Problem statement » Identify the line in which "affirme qu’il est" appears, then reproduce that line and all remaining lines of the records word for word.

Data supplied »
_____
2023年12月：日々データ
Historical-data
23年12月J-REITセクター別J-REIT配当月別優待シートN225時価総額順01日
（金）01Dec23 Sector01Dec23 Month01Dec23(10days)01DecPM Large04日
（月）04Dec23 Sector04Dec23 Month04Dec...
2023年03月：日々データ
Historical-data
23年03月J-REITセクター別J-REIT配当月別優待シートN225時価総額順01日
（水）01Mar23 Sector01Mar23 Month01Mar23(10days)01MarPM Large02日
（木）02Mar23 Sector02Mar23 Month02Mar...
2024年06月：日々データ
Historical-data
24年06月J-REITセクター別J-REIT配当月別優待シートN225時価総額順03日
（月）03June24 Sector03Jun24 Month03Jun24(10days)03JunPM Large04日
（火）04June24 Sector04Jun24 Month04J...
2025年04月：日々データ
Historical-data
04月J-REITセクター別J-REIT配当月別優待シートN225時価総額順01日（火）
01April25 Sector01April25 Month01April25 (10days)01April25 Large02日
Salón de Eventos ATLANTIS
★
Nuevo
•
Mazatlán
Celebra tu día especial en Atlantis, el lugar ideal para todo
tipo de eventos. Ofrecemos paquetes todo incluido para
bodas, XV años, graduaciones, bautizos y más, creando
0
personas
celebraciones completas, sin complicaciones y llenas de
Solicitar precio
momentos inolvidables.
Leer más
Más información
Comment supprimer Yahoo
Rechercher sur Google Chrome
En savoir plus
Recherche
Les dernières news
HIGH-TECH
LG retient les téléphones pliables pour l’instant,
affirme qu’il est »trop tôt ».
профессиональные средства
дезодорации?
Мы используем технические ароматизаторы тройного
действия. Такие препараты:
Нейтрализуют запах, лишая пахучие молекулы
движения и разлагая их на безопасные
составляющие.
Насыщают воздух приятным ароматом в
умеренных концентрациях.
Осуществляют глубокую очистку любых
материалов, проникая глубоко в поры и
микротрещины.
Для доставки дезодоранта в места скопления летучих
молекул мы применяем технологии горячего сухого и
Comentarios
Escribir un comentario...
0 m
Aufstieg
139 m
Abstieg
_____
Response box »
affirme qu’il est »trop tôt ».
профессиональные средства
дезодорации?
Мы используем технические ароматизаторы тройного
действия. Такие препараты:
Нейтрализуют запах, лишая пахучие молекулы
движения и разлагая их на безопасные
составляющие.
Насыщают воздух приятным ароматом в
умеренных концентрациях.
Осуществляют глубокую очистку любых
материалов, проникая глубоко в поры и
микротрещины.
Для доставки дезодоранта в места скопления летучих
молекул мы применяем технологии горячего сухого и
Comentarios
Escribir un comentario...
0 m
Aufstieg
139 m
Abstieg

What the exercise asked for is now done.